The captain there hoped to solve the problem of getting his young friends safely to Paris, and the boys certainly wished him the best kind of luck in the effort. Both French approval and English backing would help some in the way of hastening unmolested progress.

On Rue de Moscow the boys discovered that these were days when there was something doing every minute in Calais. Clouds of smoke rose from sputtering motors, whizzing to and fro, some loaded with soldiers, some with food, while others were hastening for the field of battle.

Refugees from almost everywhere in the war zone filled the town to the point of overflow—and such a medley of French and Flemish! Men wearing blood-stained bandages, old women, babies in arms, worn out and half starved.

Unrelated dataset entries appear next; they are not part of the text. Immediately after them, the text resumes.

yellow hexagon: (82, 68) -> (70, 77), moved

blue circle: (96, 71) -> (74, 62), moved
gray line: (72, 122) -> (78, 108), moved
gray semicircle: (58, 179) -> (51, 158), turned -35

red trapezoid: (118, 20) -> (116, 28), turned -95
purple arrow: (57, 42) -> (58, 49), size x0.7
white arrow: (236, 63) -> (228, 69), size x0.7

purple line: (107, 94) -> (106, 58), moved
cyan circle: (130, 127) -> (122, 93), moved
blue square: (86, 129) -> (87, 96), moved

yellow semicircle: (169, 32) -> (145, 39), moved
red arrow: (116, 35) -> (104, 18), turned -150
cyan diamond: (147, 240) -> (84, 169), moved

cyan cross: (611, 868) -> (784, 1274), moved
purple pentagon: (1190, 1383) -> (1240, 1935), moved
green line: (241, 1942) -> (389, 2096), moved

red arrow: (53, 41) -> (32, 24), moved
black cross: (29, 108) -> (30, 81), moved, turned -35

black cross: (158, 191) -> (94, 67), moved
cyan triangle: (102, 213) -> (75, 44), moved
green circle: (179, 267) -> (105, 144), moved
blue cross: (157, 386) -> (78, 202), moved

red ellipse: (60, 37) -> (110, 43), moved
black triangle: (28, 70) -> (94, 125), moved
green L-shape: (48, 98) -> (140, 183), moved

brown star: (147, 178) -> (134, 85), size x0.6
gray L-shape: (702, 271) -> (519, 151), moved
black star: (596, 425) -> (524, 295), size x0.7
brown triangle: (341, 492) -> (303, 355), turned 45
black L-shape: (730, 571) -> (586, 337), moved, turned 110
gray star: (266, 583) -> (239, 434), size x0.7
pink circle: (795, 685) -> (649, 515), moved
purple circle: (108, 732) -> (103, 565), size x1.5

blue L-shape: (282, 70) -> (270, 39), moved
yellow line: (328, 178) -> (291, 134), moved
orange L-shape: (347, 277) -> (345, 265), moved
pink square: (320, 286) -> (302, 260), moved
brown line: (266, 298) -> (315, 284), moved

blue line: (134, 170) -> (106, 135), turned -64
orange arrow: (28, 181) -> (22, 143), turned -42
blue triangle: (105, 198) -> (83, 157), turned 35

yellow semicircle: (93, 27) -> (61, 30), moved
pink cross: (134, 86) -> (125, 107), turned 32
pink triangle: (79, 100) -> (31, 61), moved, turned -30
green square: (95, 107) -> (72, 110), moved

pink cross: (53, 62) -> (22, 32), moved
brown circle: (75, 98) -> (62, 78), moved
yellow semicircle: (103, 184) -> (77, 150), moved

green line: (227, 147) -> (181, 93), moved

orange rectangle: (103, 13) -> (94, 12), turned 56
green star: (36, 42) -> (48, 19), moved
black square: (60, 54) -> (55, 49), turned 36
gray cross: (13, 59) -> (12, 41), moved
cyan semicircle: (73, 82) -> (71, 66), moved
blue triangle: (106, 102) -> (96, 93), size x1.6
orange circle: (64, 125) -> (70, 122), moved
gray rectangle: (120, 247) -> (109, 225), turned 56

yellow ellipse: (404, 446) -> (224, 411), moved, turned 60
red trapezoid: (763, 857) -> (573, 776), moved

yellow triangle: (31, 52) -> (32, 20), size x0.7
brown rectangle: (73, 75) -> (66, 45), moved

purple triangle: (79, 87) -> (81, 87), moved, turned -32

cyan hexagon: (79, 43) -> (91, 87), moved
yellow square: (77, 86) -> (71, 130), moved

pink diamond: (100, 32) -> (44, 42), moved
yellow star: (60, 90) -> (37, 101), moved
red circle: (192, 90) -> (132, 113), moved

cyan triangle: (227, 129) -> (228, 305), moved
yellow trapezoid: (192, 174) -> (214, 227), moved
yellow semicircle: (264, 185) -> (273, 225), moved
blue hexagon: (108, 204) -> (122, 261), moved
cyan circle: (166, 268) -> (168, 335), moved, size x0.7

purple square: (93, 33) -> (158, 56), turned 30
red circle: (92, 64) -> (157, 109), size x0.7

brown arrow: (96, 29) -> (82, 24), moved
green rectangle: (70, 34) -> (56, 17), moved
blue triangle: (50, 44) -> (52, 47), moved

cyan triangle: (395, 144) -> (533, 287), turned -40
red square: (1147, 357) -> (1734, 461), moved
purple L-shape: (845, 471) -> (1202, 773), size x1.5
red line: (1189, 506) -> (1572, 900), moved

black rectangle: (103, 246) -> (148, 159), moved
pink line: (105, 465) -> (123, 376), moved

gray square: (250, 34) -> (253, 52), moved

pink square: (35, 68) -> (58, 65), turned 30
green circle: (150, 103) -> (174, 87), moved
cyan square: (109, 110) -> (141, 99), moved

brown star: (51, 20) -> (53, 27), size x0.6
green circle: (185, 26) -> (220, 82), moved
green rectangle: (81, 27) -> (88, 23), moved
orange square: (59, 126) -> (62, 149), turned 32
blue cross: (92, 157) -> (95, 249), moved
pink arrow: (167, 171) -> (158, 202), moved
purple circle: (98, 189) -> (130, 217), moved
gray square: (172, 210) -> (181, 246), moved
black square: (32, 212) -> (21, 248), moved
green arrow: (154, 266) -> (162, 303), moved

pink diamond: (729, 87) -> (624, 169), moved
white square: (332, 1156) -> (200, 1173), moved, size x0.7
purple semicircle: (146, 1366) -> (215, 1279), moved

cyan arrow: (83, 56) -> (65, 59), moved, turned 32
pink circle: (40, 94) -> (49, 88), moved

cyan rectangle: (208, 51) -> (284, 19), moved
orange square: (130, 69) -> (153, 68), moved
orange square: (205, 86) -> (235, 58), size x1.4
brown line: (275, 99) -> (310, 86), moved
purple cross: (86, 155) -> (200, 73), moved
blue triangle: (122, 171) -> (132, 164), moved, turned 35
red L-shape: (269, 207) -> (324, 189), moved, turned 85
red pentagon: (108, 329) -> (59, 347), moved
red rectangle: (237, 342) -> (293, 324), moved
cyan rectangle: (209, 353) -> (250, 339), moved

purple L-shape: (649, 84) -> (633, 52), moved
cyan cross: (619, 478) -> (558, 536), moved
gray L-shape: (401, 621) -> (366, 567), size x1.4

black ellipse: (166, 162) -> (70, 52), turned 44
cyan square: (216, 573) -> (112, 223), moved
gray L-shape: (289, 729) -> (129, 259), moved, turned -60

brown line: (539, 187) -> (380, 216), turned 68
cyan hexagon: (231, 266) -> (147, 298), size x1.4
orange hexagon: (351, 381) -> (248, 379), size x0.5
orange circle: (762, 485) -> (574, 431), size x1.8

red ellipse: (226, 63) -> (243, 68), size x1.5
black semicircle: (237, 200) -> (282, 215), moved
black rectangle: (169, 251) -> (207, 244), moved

The great warehouses, the Hotel de Ville, the railway station, lace factories, private residences, and even ships in the harbor, were used as sleeping quarters.

“We can’t get away from it,” sighed Henri, as the party noted a limping procession of Belgian soldiers caked with mud, worn faces covered with three or four weeks’ growth of beard, and who looked like they had exhausted the last drop of energy and patience they had.

“And they are coming in by the thousands,” volunteered a bystander.

The boys waited near the Maritime station while the captain made his visit of state to one in authority, with whom he was well acquainted.

Presently the captain hove in sight, accompanied by a Belgian gendarme, one of the force then engaged in patrolling the city. This was evidently a guard of honor, for the captain had no appearance of being disturbed by arrest.

“Now, youngsters,” he briskly announced, “there is a bit of a conference arranged for you, so put on your best front. It won’t be like a visit to a dentist, I assure you.”

In a street not far removed from the Victoria hotel, the captain ushered his young charges into the vestibule of a pretentious looking residence, and guided by a smiling secretary the visitors were soon in the presence of a man of most distinguished bearing and cordial manner, who instantly rose from his chair behind a desk littered with papers.